Methodology completeness is HIGHER for candidate-touched polls (mean 0.43) than independent (0.39) — the opposite of Channel A's "candidates hide methodology" prediction. t = +1.25, p = 0.22 (wrong-signed and underpowered). Suggests Channel A on disclosure quantity is not the operative mechanism on this subset.

Confidence
yellow
Type
descriptive
Design
Sample
200-poll methodology LLM subset
Specification
per-poll completeness index = share of K operations-block fields that are NOT 'not_specified' / null. Histogram + 2-sample tests by sponsor_type.
Notes
D4 of six descriptives. Completeness operationalizes 'how disclosive is this pollster about how they ran the poll'. Channel A prediction: candidate-paying firms minimize disclosure (lower completeness) to keep methodology choices opaque.
Script
source/analysis/an-022-methodology-completeness-index.py
Target
build/figure/an-022-methodology-completeness-index.pdf
Status
interpreted · 2026-06-02
Created
2026-06-02

Question

Even without singling out one methodology lever, the share of the methodology schema actually filled in is itself a Channel-A signal: a pollster who minimizes disclosure has more room to slant without it showing up in any of the four cross-tabs we're running on specific levers. AN-019 showed that candidate-touched polls aren't dramatically more selective in coverage_class; AN-021 showed audit_pct distributions overlap heavily. The completeness index asks the shape-of-disclosure question directly.

Design

Per-poll completeness index = share of K operations-block boolean / categorical fields that are NOT not_specified / null / False. K is the count of substantive disclosure fields in the schema (mode, collection_device, audit_method, interviewer_training_described, data_consistency_checks, re_contact_verification, supervisor_role_described, funding_source_mentioned, question_order_described, geolocated, scenarios_described, name_rotation). A pollster who says "not_specified" / "False" on every field gets 0; one who fills every field gets 1.

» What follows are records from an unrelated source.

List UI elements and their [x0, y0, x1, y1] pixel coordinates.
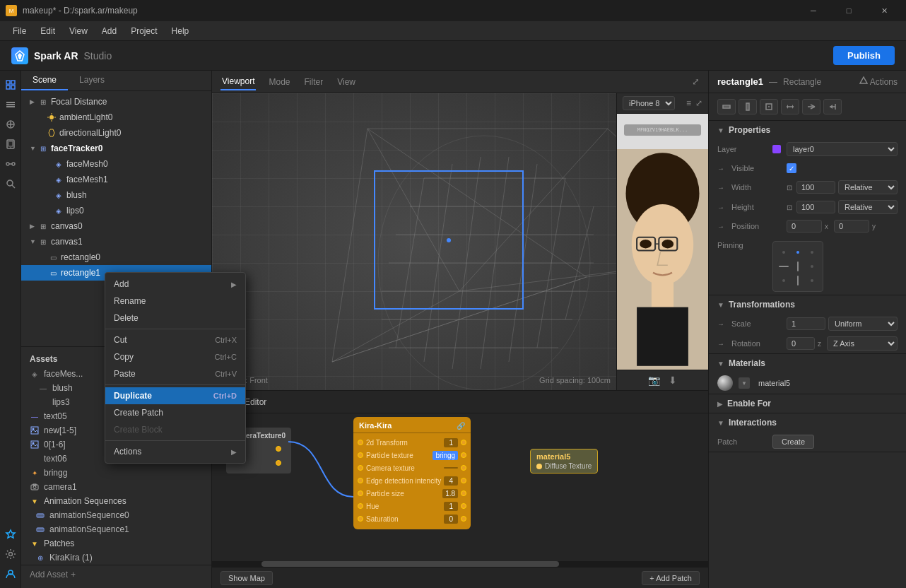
- add-patch-button[interactable]: + Add Patch: [642, 571, 700, 585]
- pin-tc[interactable]: [792, 246, 804, 259]
- ctx-copy[interactable]: Copy Ctrl+C: [105, 348, 245, 365]
- tree-item-face-mesh1[interactable]: ◈ faceMesh1: [21, 172, 211, 187]
- ctx-delete[interactable]: Delete: [105, 310, 245, 327]
- transform-btn-4[interactable]: [781, 99, 799, 114]
- interactions-section-header[interactable]: ▼ Interactions: [709, 413, 906, 432]
- ctx-paste[interactable]: Paste Ctrl+V: [105, 365, 245, 382]
- output-port[interactable]: [461, 440, 466, 445]
- screenshot-icon[interactable]: 📷: [648, 375, 660, 386]
- tree-item-canvas1[interactable]: ▼ ⊞ canvas1: [21, 234, 211, 249]
- output-port[interactable]: [461, 452, 466, 458]
- pin-bc[interactable]: [792, 274, 804, 287]
- tree-item-blush[interactable]: ◈ blush: [21, 187, 211, 203]
- tab-mode[interactable]: Mode: [267, 74, 291, 90]
- pin-mr[interactable]: [806, 260, 818, 273]
- width-unit-select[interactable]: Relative: [838, 180, 898, 194]
- asset-item-camera1[interactable]: camera1: [21, 480, 211, 494]
- transform-btn-5[interactable]: [802, 99, 820, 114]
- patch-editor-content[interactable]: cameraTexture0 Kira-Kira 🔗: [212, 413, 708, 568]
- pin-mc[interactable]: [792, 260, 804, 273]
- ctx-duplicate[interactable]: Duplicate Ctrl+D: [105, 387, 245, 404]
- material-port[interactable]: [536, 464, 542, 469]
- tree-item-rectangle0[interactable]: ▭ rectangle0: [21, 249, 211, 265]
- add-asset-bar[interactable]: Add Asset +: [21, 565, 211, 584]
- tab-layers[interactable]: Layers: [68, 71, 116, 90]
- ctx-add[interactable]: Add ▶: [105, 276, 245, 293]
- input-port[interactable]: [358, 440, 363, 445]
- settings-icon[interactable]: [2, 546, 19, 563]
- pin-bl[interactable]: [777, 274, 790, 287]
- ctx-actions[interactable]: Actions ▶: [105, 443, 245, 460]
- menu-file[interactable]: File: [6, 23, 33, 39]
- simulator-icon[interactable]: [2, 136, 19, 153]
- layers-icon[interactable]: [2, 96, 19, 113]
- material-dropdown[interactable]: ▼: [739, 377, 750, 389]
- rotation-input[interactable]: [787, 337, 815, 350]
- ctx-cut[interactable]: Cut Ctrl+X: [105, 331, 245, 348]
- menu-project[interactable]: Project: [124, 23, 164, 39]
- enable-for-header[interactable]: ▶ Enable For: [709, 394, 906, 413]
- record-icon[interactable]: ⬇: [669, 375, 677, 386]
- menu-help[interactable]: Help: [165, 23, 196, 39]
- actions-label[interactable]: Actions: [859, 76, 898, 87]
- transform-btn-6[interactable]: [823, 99, 842, 114]
- tab-view[interactable]: View: [336, 74, 357, 90]
- pin-tr[interactable]: [806, 246, 818, 259]
- create-button[interactable]: Create: [772, 435, 814, 449]
- tree-item-face-mesh0[interactable]: ◈ faceMesh0: [21, 156, 211, 172]
- output-port[interactable]: [461, 490, 466, 496]
- pin-ml[interactable]: [777, 260, 790, 273]
- asset-item-animseq0[interactable]: animationSequence0: [21, 508, 211, 522]
- transformations-section-header[interactable]: ▼ Transformations: [709, 295, 906, 314]
- patches-icon[interactable]: [2, 155, 19, 172]
- menu-add[interactable]: Add: [95, 23, 124, 39]
- tree-item-face-tracker[interactable]: ▼ ⊞ faceTracker0: [21, 141, 211, 156]
- tree-item-lips0[interactable]: ◈ lips0: [21, 203, 211, 218]
- minimize-button[interactable]: ─: [797, 0, 830, 21]
- output-port[interactable]: [461, 516, 466, 522]
- ctx-rename[interactable]: Rename: [105, 293, 245, 310]
- tab-viewport[interactable]: Viewport: [220, 74, 256, 90]
- transform-btn-3[interactable]: [760, 99, 778, 114]
- transform-btn-2[interactable]: [739, 99, 757, 114]
- patch-scrollbar-thumb[interactable]: [261, 561, 559, 567]
- maximize-button[interactable]: □: [833, 0, 865, 21]
- properties-section-header[interactable]: ▼ Properties: [709, 121, 906, 139]
- asset-item-bringg[interactable]: ✦ bringg: [21, 466, 211, 480]
- width-input[interactable]: [796, 181, 835, 194]
- output-port[interactable]: [461, 478, 466, 483]
- menu-edit[interactable]: Edit: [33, 23, 62, 39]
- scale-input[interactable]: [787, 317, 825, 330]
- user-icon[interactable]: [2, 565, 19, 582]
- asset-item-animseq1[interactable]: animationSequence1: [21, 522, 211, 536]
- transform-btn-1[interactable]: [717, 99, 736, 114]
- asset-item-kirakira[interactable]: ⊕ KiraKira (1): [21, 551, 211, 565]
- asset-group-anim-seq[interactable]: ▼ Animation Sequences: [21, 494, 211, 508]
- input-port[interactable]: [358, 452, 363, 458]
- materials-section-header[interactable]: ▼ Materials: [709, 354, 906, 372]
- rotation-axis-select[interactable]: Z Axis: [827, 336, 898, 351]
- input-port[interactable]: [358, 503, 363, 509]
- tree-item-canvas0[interactable]: ▶ ⊞ canvas0: [21, 218, 211, 234]
- pin-tl[interactable]: [777, 246, 790, 259]
- input-port[interactable]: [358, 516, 363, 522]
- layer-select[interactable]: layer0: [787, 142, 898, 156]
- viewport-3d[interactable]: Camera: Front Grid spacing: 100cm: [212, 93, 616, 390]
- search-icon[interactable]: [2, 175, 19, 192]
- pin-br[interactable]: [806, 274, 818, 287]
- input-port[interactable]: [358, 478, 363, 483]
- effects-icon[interactable]: [2, 526, 19, 543]
- device-select[interactable]: iPhone 8: [623, 96, 675, 110]
- output-port[interactable]: [461, 503, 466, 509]
- tab-scene[interactable]: Scene: [21, 71, 68, 90]
- position-y-input[interactable]: [834, 220, 869, 233]
- menu-view[interactable]: View: [62, 23, 95, 39]
- show-map-button[interactable]: Show Map: [220, 571, 273, 585]
- scale-type-select[interactable]: Uniform: [828, 317, 898, 331]
- patch-scrollbar[interactable]: [212, 561, 708, 567]
- visible-checkbox[interactable]: ✓: [787, 163, 796, 173]
- position-x-input[interactable]: [787, 220, 822, 233]
- tab-filter[interactable]: Filter: [303, 74, 325, 90]
- input-port[interactable]: [358, 490, 363, 496]
- asset-group-patches[interactable]: ▼ Patches: [21, 536, 211, 551]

Histogram of the index by sponsor_type (independent / candidate_touched / other). Two-sample t-test + KS test for the candidate-vs-independent gap.

Results

Methodology completeness histogram

bucket n mean median sd range
independent 141 0.394 0.417 0.126 [0.00, 0.58]
candidate_touched 25 0.427 0.417 0.119 [0.08, 0.67]
other 34 0.480 0.500 0.125 [0.17, 0.67]

t-test (cand vs indep): t = +1.25, p = 0.220. KS test (cand vs indep): D = 0.228, p = 0.187.

Interpretation

The direction is the opposite of the Channel A prediction. If candidate-touched polls were minimizing disclosure to hide methodology choices, we'd expect lower mean completeness. Instead: candidate-touched mean is higher (0.43 vs 0.39), not lower. Neither test rejects the same-distribution null at this sample size — so this is a directional null, not a refutation.

Two reads:

  1. Candidate-touched pollsters disclose at least as much as independent ones. If true, Channel A on "disclosure quantity" is not the operative mechanism. Slant would have to come from methodology choices within the disclosed schema (specific neighborhoods, low audit) rather than from non-disclosure. AN-019, AN-020, AN-021 show those specific-choice signals are weak too. Cumulatively, the Channel A signal on this n=200 subset is muted across all four cuts.
  2. "Other" bucket is the highest-completeness group (0.48), but it's also the residual with the loosest interpretation. Worth re-classifying before drawing conclusions.

If the universe-scale rerun confirms candidate-touched completeness ≥ independent completeness, it would meaningfully change the mechanism story: Channel B (residual / fabrication) would carry the load, and the Spec 3 regression's β shrinkage when methodology features are added should be small.

Follow-ups

  1. Universe-scale rerun (extension): same script, much bigger n_candidate. If the t-test stays wrong-signed at n_cand ≈ 800, the "candidates minimize disclosure" Channel A subprediction is empirically dead.
  2. Per-pollster completeness fingerprint (extension): aggregate completeness to pollster level. Is it a firm-fixed style? Then the candidate-touched ≥ independent finding might reflect that candidate-touched polls go to firms with already-completer methodology templates (Quaest, Datafolha), not that any firm becomes more disclosive when paid by a candidate. AN-024 (D5) addresses part of this.
  3. Split completeness by field type (extension): maybe candidate-touched polls fill more boilerplate fields (supervisor_role_described, interviewer_training_described) but less of the substantive ones (re_contact_verification, funding_source_mentioned). A by-field disclosure-rate table would expose that.